Subject Public Key Info:
  Public Key Algorithm: id-ecPublicKey
      Public-Key: (256 bit)
      pub:
          04:0f:45:4e:2f:0c:a7:88:9a:b9:24:ff:57:50:dc:
          f1:ab:6e:dd:3e:7f:82:26:30:a7:12:9f:81:8a:27:
          9d:7d:06:2e:d3:e2:50:3b:ce:6c:2d:2e:5b:32:ce:
          7d:eb:86:06:7c:8c:29:2b:47:61:de:f0:ca:f8:b7:
          98:00:21:6a:34
      ASN1 OID: prime256v1
      NIST CURVE: P-256

Public Key Algorithm defines the algorithm the key can be used with. This is the algorithm field in the SubjectPublicKeyInfo field defined above. The rest is the BIT STRING. The BIT STRING itself is constrained by the type of algorithm. The information in the fields the BIT STRING decodes to is beyond this post. If interested see Section 2.3.5 of RFC 3279 - Algorithms and Identifiers X.509 PKI ... for more on id-ecPublicKey.

Conclusion

If you made it to here, kudos! I hope this has given you a better understanding of what really makes up a certificate, and the sheer complexity around X.509 in general. There is a lot I glossed over in this post which I hope to drill deeper into in the future.
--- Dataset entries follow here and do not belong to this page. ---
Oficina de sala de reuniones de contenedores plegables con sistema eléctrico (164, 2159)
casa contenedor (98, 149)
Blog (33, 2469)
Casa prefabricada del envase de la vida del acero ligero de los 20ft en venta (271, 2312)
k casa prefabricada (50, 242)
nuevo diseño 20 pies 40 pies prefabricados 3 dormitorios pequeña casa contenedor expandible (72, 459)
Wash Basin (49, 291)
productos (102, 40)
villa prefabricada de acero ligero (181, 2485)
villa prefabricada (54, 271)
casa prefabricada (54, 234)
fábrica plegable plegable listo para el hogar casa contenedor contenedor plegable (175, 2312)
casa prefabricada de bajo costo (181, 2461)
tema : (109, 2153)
In the next post I'll cover the TBSCertificate extensions fields.


1

ASN.1 - see Introduction to ASN.1.

2

ASN.1 to DER encoding - see ASN.1 encoding rules.

3

Signature - see Section 4.1.1.3 of RFC 5280.

4

Signature Algorithm in Certificate - see Section 4.1.2.3 of RFC 5280.

5

OID for sha256WithRSAEncryption - see https://oidref.com/1.2.840.113549.1.1.11.

6

issuerUniqueID and subjectUniqueID - see Section 4.1.2.8 of RFC 5280.

7

Version - see Section 4.1.2.1 of RFC 5280.

8

Serial Number - see Section 4.1.2.2 of RFC 5280.

9

Signature Algorithm in TBSCertificate - see Section 4.1.1.2 of RFC 5280.

10

Issuer - see Secion 4.2.1.4 of RFC 5280

11

Validity - see Secion 4.2.1.5 of RFC 5280

12

UTCTime - see Section 4.1.2.5.1 of RFC 5280.

13

GeneralizedTime - see Section 4.1.2.5.2 of RFC 5280.

14

Subject - see Secion 4.2.1.6 of RFC 5280

15

Subject Public Key - see Secion 4.2.1.6 of RFC 5280

16

X509v3 Key Usage - see Section 4.2.1.3 of RFC 5280.

17

X509v3 Extended Key Usage - see Section 4.2.1.12 of RFC 5820.

18

critical - see Section 4.2 of RFC 5280.

19

TLS 1.3 Digital Signature - see Section 4.4.2.2 of RFC 8446.

20

id-exPublicKey - see Section 2.1 of RFC 5480.

21

X509v3 Basic Constraints - see Section 4.2.1.9 of RFC 5280.